The urbanization of poverty is being propelled by a tremendous increase in the transnational movement of people and capital. The rapid transfer of money and jobs to cities and countries where cheap labor can be found has fueled by a race to the bottom. For the urban poor who are impacted by this race, there are no winners, and the losers will most likely find themselves among the projected two billion people who will be living in slums by 2030.
Hardest hit by globalization are women and children - the most vulnerable of urban dwellers. Poor women are becoming increasingly marginalized as the feminization of poverty manifests itself in many parts of the world.
The positive aspects of globalization, including greater longevity, increased literacy, lower infant mortality and wider access to infrastructure and social services, mask the unfortunate truth that these benefits are not being shared equally. The effects of globalization on cities – both positive and negative – need to be better understood if public policy is to be effective in bettering the lives of those who live in them.
Under globalization, manufacturing activities in cities have been relocated offshore to the developing economies whose lower labor costs, lower taxes and less rigorous environmental protection enable higher profits. The socio-economic consequences of globalization weaken access to basic infrastructure and housing, fuel the creation and expansion of slums, and reinforce the negative environmental and health impacts affecting the urban poor in many cities.
Demographic shifts, including transnational migration and poor integration of ethnic and racial groups, add impetus to these changes. So, too, does the ability (or not) of households and individual people to cope with rapid economic change. Those on the losing end of these changes can easily find themselves confronted with the loss of jobs, and the consequent sale of assets in order to survive, converting them into the new poor, leaving them even more insecure and vulnerable in the face of economic change.
The last two decades have witnessed a transformation of the global economy, which has led to vast economic, social and political realignments in many countries and cities. The trend towards open markets has enriched some countries and cities tremendously, while others have suffered greatly. World trade in this period has grown from about US$580 billion in 1980 to US$6.3 trillion in 2004—11-fold increase. Flows of capital, labor, technology and information have also increased tremendously.
Among the losers in this race are female workers, whose wage levels and working conditions have declined as a result of the dropping of barriers to footloose industries. This same dynamic is evident inside individual cities as well, leaving many people unable to obtain stable jobs and incomes. This leads to changes in patterns of social inclusion and exclusion across cities, often along racial and ethnic lines.

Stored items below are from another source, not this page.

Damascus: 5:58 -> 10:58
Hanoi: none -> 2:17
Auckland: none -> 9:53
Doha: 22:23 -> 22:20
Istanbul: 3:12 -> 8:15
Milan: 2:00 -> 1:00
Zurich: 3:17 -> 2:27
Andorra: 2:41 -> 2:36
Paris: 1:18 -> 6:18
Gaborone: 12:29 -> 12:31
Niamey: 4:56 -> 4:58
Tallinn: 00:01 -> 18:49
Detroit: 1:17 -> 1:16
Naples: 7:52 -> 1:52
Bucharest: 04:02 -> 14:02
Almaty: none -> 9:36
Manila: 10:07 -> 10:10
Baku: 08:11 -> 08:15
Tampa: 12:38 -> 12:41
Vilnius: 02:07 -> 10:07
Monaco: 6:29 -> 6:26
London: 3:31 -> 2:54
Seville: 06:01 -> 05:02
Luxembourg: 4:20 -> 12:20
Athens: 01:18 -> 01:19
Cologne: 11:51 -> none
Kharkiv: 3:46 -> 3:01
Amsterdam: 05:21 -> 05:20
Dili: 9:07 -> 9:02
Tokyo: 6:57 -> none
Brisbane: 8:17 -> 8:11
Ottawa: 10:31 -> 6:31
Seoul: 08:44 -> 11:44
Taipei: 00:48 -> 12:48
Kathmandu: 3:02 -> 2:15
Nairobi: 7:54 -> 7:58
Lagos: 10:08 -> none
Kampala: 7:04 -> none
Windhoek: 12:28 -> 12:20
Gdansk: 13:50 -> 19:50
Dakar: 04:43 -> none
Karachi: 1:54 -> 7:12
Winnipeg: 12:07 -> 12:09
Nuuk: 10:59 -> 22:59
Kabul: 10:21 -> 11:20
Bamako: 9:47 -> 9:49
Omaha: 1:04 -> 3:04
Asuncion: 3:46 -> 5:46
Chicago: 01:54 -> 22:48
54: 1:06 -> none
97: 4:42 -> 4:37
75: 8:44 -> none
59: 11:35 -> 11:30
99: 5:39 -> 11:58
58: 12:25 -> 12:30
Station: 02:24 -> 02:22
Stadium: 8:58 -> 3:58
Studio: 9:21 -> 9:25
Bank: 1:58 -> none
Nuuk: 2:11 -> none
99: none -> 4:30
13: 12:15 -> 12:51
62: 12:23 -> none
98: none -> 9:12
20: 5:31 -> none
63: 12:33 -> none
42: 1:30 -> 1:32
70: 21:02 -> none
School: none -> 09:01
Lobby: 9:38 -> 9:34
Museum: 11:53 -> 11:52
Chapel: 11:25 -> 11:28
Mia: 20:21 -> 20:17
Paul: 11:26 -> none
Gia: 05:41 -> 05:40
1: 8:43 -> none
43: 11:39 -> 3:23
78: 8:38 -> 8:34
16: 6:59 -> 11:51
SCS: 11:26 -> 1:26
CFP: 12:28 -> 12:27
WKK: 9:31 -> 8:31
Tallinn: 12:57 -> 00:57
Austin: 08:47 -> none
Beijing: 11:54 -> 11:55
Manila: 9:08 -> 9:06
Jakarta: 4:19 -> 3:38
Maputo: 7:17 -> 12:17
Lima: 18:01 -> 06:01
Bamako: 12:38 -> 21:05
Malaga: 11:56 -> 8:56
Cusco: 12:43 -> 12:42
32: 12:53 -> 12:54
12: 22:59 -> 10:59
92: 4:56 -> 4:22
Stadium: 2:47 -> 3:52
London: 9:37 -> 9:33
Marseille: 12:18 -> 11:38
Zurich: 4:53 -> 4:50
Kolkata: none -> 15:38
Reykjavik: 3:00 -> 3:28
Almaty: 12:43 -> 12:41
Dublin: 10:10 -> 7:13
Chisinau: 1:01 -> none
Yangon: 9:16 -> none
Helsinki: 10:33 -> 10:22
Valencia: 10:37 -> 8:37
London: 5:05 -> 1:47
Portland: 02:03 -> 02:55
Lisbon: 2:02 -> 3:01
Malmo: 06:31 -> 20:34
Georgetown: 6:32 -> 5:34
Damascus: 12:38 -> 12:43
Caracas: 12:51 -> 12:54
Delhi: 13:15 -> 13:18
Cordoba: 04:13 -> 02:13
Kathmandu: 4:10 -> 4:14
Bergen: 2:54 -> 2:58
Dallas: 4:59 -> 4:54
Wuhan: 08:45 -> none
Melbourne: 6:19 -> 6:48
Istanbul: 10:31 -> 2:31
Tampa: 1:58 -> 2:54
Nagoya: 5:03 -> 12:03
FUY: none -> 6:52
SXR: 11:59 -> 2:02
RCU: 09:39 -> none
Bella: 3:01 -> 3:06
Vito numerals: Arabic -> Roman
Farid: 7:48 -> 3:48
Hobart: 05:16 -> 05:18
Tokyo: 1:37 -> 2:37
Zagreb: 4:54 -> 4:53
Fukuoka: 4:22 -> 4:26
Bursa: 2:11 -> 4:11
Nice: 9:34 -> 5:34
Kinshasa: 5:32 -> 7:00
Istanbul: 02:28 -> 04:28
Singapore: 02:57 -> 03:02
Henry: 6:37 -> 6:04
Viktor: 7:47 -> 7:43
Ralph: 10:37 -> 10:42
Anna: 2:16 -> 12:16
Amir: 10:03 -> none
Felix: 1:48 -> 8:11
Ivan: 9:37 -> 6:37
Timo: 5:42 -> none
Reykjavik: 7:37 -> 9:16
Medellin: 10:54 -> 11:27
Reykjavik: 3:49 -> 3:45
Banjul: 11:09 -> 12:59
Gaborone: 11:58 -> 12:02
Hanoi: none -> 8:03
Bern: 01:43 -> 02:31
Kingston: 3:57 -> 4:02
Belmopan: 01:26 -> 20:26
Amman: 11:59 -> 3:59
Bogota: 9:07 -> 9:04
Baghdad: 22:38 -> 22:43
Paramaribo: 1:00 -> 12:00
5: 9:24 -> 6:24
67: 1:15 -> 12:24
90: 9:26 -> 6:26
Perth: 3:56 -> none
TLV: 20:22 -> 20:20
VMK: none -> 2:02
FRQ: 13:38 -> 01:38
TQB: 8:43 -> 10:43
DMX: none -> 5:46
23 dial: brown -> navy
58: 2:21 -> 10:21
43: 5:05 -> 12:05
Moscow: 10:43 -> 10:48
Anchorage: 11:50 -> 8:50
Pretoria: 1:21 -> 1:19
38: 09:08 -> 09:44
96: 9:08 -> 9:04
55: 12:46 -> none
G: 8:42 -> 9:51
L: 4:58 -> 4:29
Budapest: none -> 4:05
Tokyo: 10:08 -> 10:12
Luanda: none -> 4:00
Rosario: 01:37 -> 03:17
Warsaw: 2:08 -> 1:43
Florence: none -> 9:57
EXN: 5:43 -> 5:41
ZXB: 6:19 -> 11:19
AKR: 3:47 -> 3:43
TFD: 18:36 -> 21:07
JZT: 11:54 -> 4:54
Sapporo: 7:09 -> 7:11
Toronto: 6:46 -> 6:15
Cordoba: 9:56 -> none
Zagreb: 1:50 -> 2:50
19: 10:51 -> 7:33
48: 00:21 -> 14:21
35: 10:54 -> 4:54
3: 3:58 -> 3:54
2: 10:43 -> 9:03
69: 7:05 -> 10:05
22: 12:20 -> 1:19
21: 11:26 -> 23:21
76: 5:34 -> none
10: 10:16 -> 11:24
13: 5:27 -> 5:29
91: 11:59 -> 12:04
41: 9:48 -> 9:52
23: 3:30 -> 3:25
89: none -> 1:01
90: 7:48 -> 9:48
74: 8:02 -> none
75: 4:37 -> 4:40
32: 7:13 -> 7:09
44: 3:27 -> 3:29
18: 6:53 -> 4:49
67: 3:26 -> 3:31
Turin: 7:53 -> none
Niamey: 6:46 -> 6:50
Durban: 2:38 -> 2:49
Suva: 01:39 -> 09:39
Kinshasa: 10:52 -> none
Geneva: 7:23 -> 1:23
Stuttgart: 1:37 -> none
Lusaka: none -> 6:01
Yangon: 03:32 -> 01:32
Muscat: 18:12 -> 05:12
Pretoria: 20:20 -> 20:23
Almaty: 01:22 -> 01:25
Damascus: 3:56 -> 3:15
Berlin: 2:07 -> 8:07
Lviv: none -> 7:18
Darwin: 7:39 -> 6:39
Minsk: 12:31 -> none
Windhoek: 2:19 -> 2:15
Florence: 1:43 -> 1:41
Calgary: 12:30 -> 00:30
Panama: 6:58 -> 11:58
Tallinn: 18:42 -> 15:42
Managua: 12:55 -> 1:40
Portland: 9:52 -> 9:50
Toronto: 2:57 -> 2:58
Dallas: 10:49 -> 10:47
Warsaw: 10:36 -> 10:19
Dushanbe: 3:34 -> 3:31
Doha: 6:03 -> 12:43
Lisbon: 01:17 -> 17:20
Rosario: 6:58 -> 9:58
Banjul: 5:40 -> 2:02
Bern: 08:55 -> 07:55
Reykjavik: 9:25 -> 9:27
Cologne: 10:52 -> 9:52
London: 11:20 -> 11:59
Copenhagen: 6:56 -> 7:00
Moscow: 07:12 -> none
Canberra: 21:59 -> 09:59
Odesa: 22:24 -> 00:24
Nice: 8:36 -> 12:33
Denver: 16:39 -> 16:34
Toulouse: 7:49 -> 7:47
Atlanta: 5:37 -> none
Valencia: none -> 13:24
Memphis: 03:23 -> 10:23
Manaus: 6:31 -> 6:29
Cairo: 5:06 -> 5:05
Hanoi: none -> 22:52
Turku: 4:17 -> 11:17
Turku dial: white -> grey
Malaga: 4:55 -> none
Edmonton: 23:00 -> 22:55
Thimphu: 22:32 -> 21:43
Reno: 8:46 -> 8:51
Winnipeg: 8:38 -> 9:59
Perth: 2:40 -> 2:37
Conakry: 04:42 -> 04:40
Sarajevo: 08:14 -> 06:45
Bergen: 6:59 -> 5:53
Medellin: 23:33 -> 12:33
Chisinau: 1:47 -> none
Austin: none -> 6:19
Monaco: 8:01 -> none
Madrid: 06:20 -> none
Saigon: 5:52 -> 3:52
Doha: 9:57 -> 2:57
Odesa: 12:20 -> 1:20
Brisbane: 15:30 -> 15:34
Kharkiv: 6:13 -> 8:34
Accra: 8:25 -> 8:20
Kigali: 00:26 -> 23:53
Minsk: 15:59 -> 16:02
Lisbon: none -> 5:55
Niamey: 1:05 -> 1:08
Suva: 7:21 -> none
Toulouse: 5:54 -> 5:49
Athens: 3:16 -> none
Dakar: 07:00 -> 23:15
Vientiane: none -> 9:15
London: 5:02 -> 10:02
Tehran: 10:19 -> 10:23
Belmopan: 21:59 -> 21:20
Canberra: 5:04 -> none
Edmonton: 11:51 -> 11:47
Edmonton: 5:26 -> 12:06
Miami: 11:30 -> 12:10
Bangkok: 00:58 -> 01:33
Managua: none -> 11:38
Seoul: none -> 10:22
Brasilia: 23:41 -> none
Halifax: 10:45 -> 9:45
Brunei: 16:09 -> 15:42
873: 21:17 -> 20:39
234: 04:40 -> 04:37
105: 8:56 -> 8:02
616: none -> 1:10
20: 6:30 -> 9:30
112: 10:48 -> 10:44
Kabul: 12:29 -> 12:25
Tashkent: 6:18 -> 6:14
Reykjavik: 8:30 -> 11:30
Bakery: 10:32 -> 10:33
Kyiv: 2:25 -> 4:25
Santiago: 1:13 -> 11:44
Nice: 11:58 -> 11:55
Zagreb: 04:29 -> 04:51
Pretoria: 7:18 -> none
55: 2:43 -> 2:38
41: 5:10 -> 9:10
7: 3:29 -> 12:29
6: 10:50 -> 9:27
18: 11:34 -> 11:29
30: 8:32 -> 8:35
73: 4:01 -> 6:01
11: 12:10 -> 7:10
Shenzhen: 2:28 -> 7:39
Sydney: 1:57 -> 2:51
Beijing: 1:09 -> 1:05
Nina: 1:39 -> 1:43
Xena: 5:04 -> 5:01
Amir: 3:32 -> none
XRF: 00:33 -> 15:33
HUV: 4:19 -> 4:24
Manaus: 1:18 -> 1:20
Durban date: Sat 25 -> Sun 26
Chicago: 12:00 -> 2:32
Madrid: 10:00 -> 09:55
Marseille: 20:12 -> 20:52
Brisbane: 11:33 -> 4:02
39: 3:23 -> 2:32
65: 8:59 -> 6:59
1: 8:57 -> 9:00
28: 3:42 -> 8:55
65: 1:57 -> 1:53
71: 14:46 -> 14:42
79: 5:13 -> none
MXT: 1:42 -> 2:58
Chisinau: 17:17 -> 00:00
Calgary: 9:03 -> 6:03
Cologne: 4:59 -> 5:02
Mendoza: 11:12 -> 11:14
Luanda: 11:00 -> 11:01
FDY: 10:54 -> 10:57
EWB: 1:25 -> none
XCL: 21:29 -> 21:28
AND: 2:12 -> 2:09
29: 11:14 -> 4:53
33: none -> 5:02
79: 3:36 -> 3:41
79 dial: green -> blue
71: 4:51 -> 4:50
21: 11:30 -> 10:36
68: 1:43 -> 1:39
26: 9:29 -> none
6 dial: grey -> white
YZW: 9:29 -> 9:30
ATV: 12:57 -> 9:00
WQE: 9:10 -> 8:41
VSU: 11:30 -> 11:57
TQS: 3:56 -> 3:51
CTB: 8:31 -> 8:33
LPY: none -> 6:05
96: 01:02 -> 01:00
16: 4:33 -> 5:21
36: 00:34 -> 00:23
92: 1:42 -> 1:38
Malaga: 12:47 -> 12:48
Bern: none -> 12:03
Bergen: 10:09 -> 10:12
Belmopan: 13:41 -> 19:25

The distribution of the fruits of globalization reflects private-sector judgments about the expected financial returns to these investments, their security, and the economic and political environments in which they occur. Corporations have tended to concentrate direct investment in ten countries, including China, Brazil, Mexico, Indonesia and Thailand. In stark comparison, the poorest countries have seen no such investment.
The vacuum created by footloose industries is rarely filled by job opportunities for the poor. Rather, any new jobs tend to be in knowledge-intensive industries, many requiring university-level education.
The race also occurs within individual cities, resulting in job losses where large segments of the labor force have to shift from one sector to another. The urban poor are losing jobs and benefits and must now find other income-generating opportunities in the informal sector, which offer no security or benefits.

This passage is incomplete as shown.